◆ Aim of the task
Two lines in the data below mark the range: the one with "Idéal pour un" and the one with "Les photos suivantes". Return both, along with every line between them, exactly.

◆ Extracted information
══════

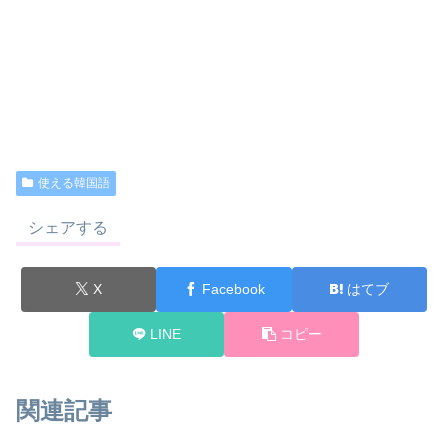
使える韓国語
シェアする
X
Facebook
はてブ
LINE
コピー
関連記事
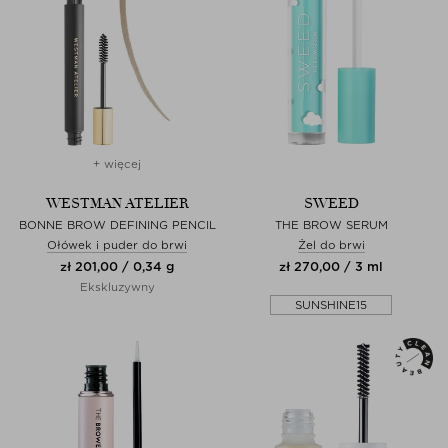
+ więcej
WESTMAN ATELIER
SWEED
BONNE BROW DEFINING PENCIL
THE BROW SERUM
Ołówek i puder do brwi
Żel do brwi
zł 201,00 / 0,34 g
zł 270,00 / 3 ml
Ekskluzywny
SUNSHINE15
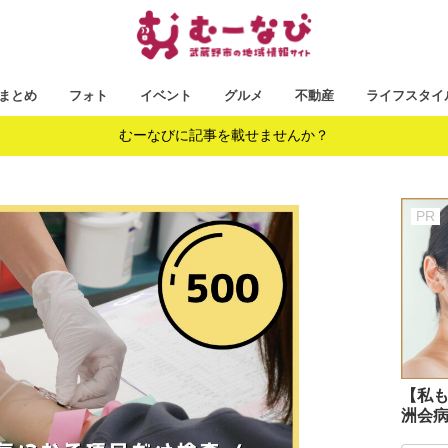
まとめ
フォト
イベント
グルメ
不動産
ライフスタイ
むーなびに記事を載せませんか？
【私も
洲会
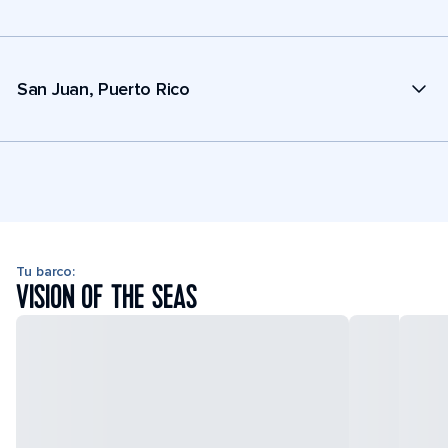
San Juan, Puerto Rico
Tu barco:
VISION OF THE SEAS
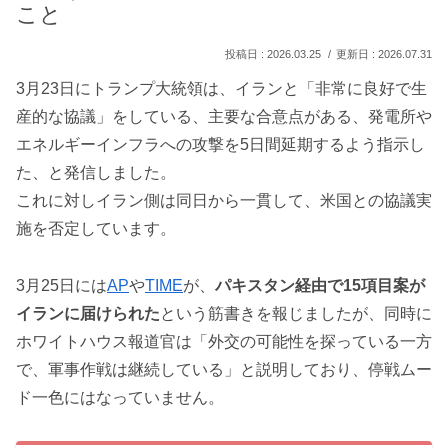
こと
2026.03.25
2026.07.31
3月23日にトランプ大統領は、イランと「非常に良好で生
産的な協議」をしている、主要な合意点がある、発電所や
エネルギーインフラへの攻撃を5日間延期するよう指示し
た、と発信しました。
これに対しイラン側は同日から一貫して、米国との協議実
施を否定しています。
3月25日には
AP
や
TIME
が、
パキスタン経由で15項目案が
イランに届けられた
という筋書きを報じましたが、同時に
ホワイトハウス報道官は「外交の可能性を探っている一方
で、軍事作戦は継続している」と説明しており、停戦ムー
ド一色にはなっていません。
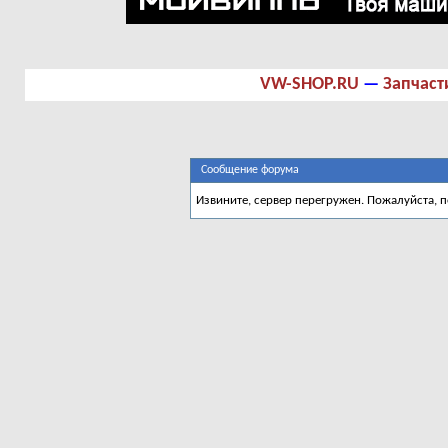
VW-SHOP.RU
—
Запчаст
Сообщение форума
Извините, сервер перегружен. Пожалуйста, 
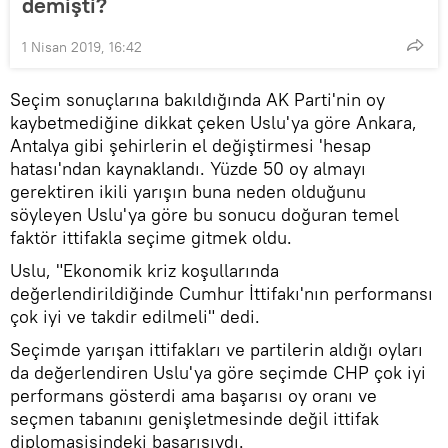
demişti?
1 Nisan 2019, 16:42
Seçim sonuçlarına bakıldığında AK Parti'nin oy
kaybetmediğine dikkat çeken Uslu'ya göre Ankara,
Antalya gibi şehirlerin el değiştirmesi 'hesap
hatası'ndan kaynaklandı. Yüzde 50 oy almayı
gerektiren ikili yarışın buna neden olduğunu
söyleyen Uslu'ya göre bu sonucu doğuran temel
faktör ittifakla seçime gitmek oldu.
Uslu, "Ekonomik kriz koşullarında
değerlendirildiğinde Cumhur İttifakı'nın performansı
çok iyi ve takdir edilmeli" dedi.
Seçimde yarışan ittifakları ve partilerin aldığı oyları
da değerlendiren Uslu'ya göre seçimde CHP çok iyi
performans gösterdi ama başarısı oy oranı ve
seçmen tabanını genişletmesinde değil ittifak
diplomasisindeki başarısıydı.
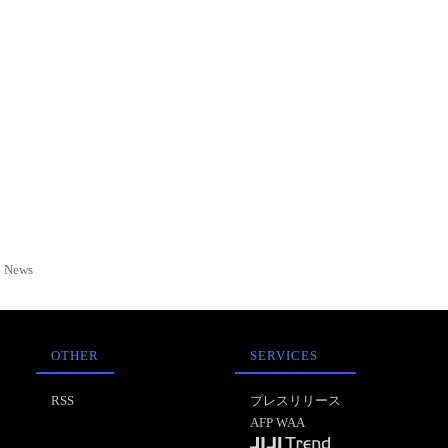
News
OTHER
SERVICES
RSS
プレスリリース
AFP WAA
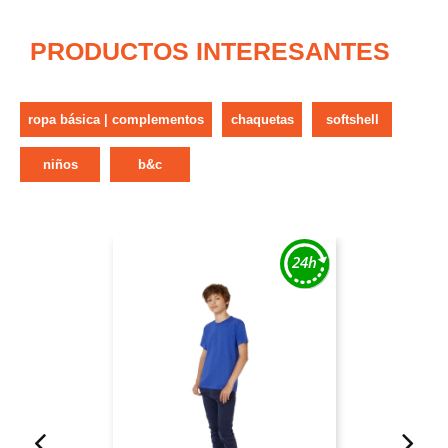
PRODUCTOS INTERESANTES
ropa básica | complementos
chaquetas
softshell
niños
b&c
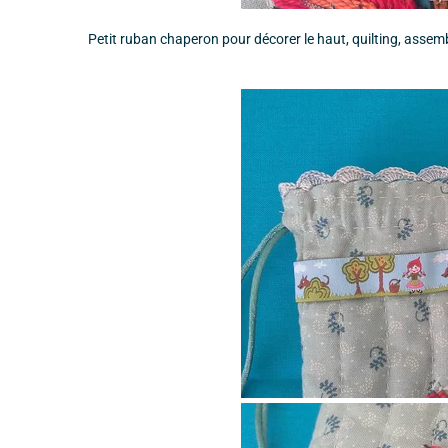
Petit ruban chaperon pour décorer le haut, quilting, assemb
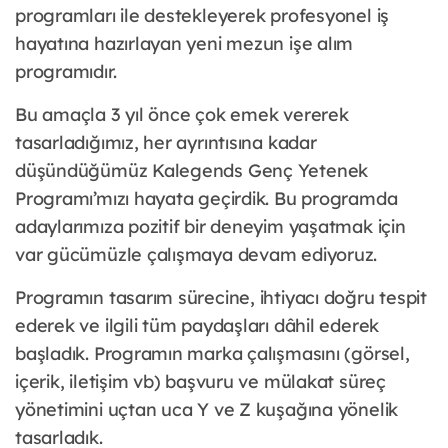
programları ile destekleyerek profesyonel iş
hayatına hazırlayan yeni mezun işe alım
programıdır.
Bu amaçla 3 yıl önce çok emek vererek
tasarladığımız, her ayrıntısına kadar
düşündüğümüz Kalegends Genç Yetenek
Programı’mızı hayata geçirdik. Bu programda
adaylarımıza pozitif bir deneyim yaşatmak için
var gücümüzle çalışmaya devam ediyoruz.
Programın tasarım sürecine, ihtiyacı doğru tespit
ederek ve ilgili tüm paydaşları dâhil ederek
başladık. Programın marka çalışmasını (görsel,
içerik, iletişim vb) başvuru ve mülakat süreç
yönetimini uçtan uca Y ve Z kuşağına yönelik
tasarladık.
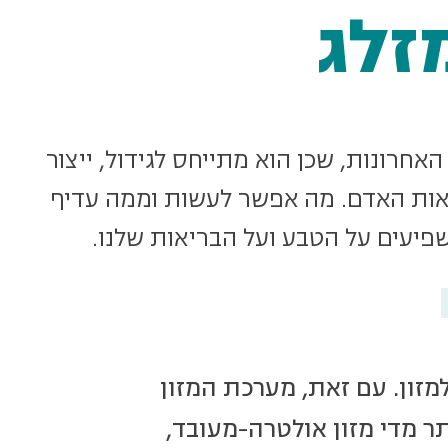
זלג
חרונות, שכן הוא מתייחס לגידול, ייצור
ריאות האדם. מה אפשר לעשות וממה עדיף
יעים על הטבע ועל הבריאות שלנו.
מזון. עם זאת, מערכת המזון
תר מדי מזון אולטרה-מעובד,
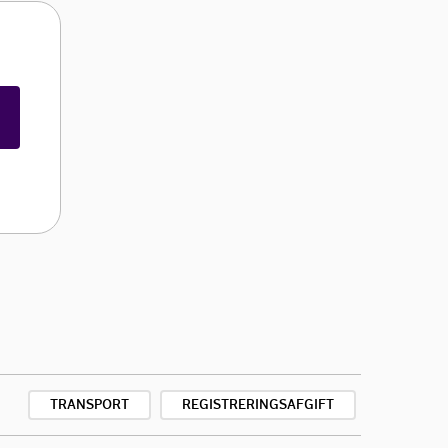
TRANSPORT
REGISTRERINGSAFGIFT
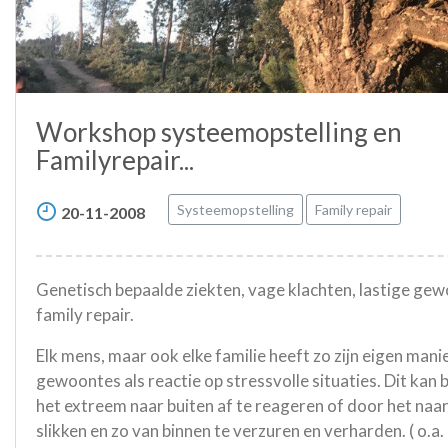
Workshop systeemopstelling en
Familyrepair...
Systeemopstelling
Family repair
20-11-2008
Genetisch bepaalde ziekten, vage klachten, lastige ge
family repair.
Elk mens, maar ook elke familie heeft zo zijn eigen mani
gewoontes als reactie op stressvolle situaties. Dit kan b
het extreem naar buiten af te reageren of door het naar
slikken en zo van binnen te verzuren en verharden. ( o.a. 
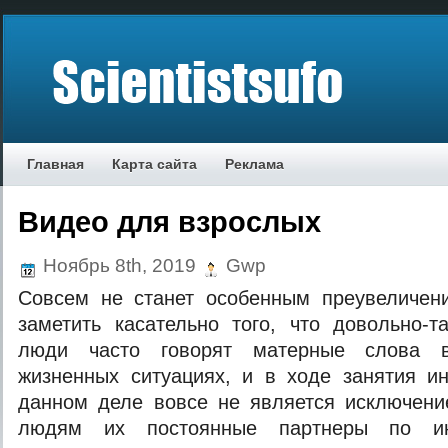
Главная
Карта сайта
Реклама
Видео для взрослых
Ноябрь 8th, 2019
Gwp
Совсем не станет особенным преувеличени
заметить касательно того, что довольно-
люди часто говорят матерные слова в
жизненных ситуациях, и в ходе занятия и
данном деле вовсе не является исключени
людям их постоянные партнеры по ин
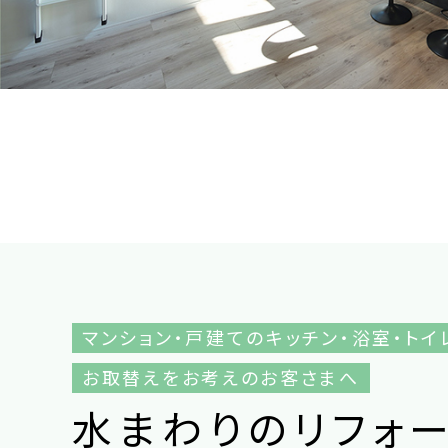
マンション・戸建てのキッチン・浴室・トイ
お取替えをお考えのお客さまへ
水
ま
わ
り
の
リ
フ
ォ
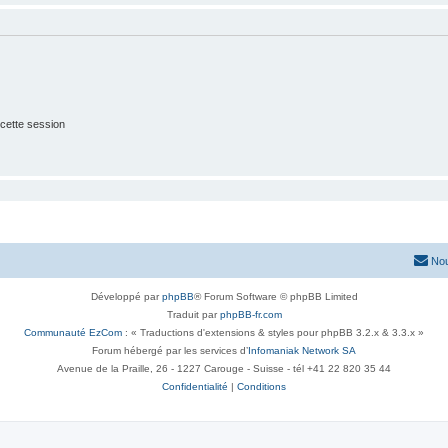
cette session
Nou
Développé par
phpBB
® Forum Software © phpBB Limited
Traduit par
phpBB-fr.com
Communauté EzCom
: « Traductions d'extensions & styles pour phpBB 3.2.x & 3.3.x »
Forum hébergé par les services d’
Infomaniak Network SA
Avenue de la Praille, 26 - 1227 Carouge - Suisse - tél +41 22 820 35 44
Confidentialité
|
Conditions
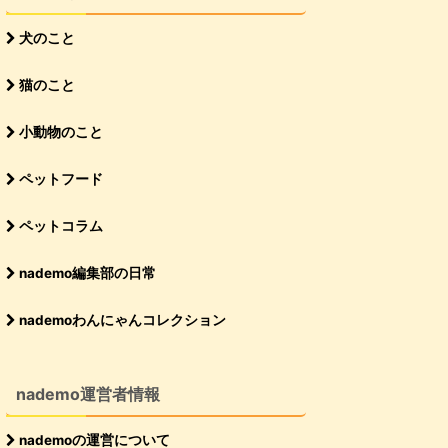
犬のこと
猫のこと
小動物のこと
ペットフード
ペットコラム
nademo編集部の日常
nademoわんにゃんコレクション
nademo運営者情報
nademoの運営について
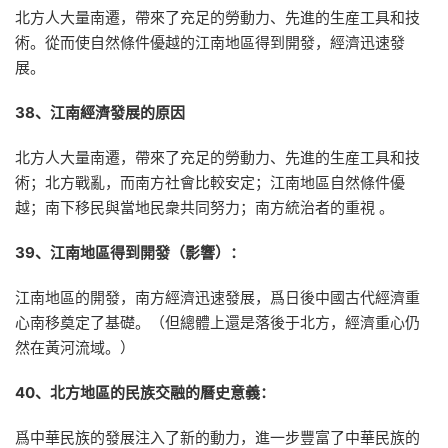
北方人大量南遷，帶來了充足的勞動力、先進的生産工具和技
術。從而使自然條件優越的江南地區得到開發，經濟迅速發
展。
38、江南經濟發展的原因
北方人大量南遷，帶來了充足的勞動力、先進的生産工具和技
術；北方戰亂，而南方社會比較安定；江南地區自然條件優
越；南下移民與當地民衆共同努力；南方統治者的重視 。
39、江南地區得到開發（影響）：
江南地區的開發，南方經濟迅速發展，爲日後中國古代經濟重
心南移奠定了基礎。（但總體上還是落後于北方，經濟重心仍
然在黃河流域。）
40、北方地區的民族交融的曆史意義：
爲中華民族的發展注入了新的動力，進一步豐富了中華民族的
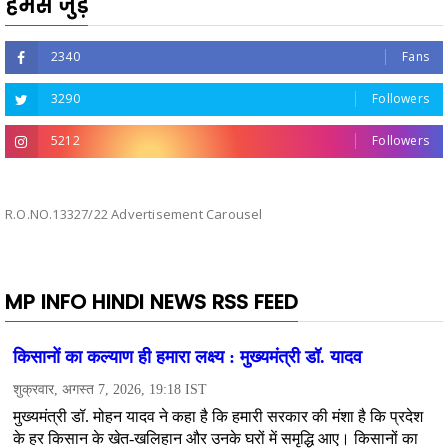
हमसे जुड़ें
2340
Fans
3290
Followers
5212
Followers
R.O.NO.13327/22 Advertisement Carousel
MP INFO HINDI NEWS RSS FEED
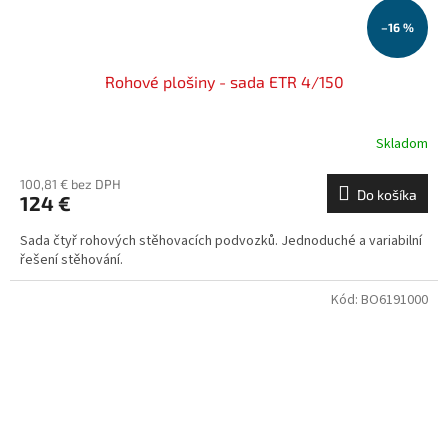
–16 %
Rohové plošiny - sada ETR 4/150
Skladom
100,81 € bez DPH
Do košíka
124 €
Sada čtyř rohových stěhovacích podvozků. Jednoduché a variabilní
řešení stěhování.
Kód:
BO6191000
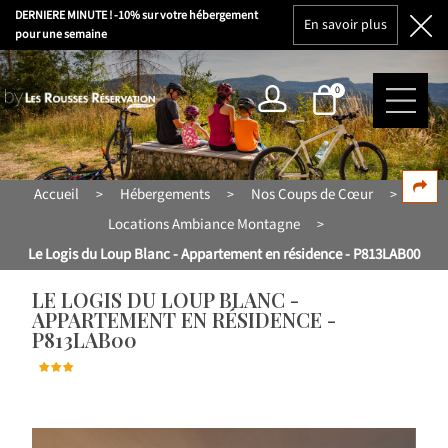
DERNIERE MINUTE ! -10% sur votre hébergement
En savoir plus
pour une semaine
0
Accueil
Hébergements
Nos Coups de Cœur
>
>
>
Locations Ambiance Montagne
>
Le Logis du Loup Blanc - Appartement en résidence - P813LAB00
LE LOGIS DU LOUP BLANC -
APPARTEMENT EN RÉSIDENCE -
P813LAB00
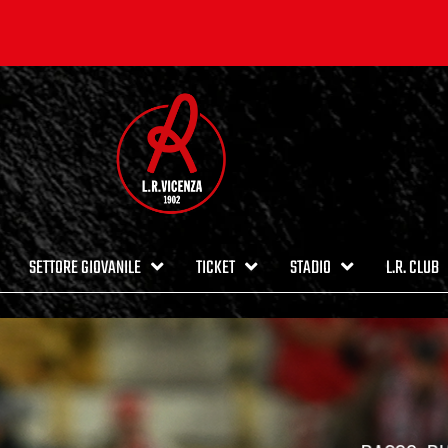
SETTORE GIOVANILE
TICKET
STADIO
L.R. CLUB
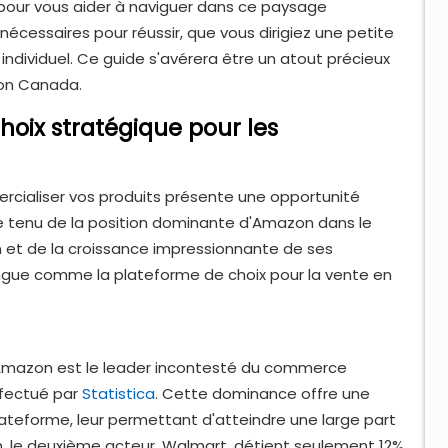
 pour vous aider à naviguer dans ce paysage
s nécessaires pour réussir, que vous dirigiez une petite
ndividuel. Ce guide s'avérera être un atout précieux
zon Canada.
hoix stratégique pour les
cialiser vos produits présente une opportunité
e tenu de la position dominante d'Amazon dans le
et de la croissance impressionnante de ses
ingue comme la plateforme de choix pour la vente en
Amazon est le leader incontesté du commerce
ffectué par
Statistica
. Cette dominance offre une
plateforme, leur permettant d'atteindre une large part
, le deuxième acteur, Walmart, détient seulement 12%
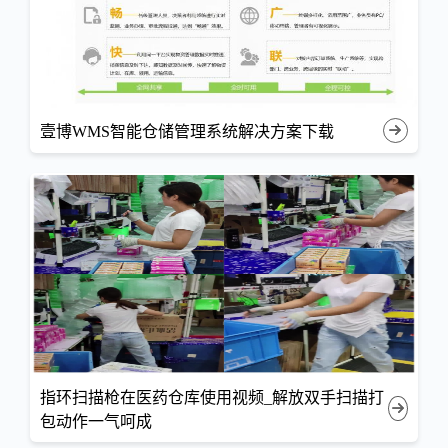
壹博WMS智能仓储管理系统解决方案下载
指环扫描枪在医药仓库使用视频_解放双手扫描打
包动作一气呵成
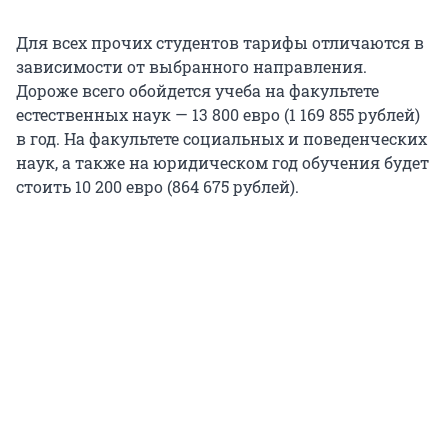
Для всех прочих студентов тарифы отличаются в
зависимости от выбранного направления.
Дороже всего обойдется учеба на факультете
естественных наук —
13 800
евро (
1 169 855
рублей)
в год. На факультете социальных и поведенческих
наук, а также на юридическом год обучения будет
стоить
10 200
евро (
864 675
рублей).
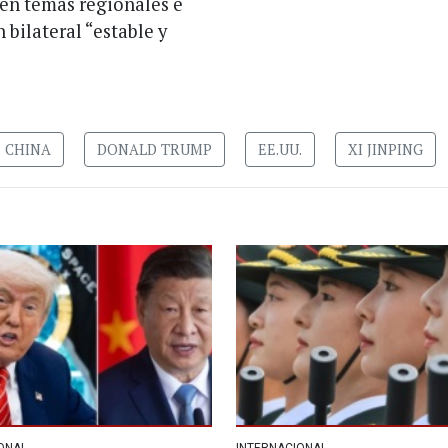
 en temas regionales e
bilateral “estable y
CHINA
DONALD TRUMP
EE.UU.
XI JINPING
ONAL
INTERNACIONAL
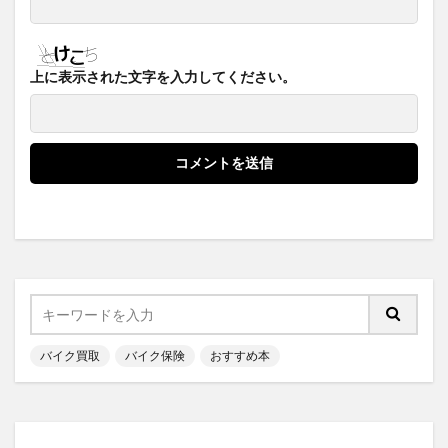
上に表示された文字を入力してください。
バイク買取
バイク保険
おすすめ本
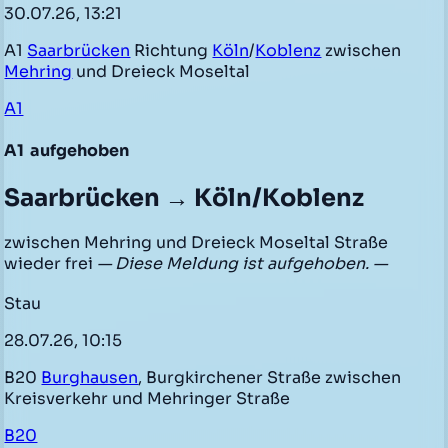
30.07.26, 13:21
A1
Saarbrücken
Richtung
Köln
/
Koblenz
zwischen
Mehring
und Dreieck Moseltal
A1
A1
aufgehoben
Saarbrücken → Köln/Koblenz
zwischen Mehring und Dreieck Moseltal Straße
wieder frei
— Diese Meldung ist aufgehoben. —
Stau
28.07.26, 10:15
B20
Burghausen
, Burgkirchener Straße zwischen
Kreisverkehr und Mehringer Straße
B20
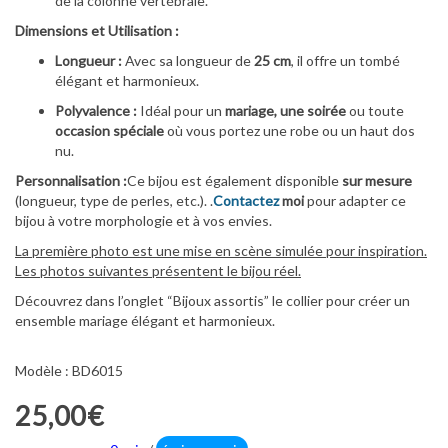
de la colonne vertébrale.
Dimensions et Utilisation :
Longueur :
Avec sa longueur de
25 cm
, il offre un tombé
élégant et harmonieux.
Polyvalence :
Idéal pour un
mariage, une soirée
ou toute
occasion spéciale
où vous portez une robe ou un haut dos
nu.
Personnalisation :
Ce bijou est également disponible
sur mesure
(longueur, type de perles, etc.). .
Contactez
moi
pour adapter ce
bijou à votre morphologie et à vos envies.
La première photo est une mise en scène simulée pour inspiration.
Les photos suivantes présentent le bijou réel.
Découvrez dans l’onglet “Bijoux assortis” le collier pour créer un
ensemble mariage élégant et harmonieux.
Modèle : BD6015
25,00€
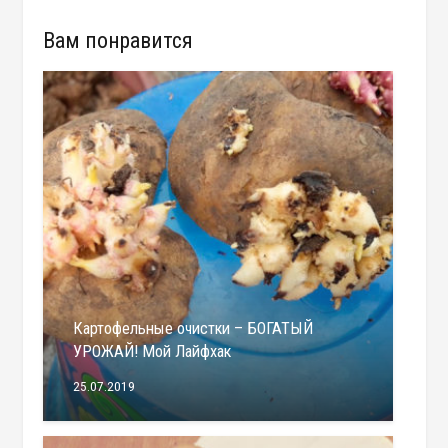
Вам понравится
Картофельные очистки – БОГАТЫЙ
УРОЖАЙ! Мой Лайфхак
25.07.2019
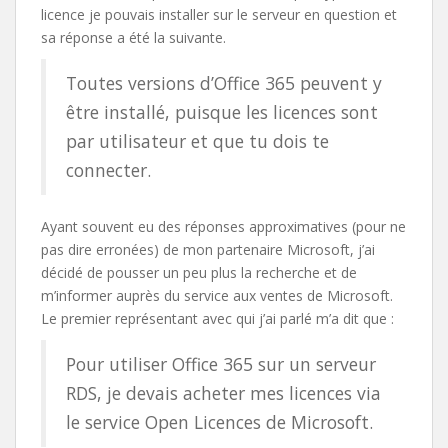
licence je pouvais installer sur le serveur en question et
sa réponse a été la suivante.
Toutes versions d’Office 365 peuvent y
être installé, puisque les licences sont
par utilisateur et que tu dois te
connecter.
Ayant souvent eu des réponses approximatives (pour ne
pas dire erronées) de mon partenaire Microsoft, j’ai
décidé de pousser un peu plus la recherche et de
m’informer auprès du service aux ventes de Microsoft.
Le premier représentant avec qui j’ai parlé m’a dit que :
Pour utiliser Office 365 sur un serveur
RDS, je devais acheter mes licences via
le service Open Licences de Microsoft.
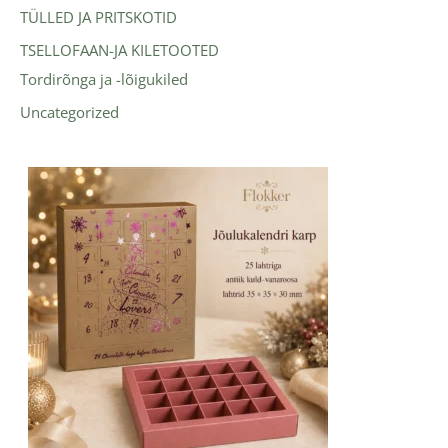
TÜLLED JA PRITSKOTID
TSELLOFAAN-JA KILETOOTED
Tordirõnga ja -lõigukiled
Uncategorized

══════

◆ Expected answer
Idéal pour un
mariage, une soirée
ou toute
occasion spéciale
où vous portez une robe ou un haut dos
nu.
Personnalisation :
Ce bijou est également disponible
sur mesure
(longueur, type de perles, etc.). .
Contactez
moi
pour adapter ce
bijou à votre morphologie et à vos envies.
La première photo est une mise en scène simulée pour inspiration.
Les photos suivantes présentent le bijou réel.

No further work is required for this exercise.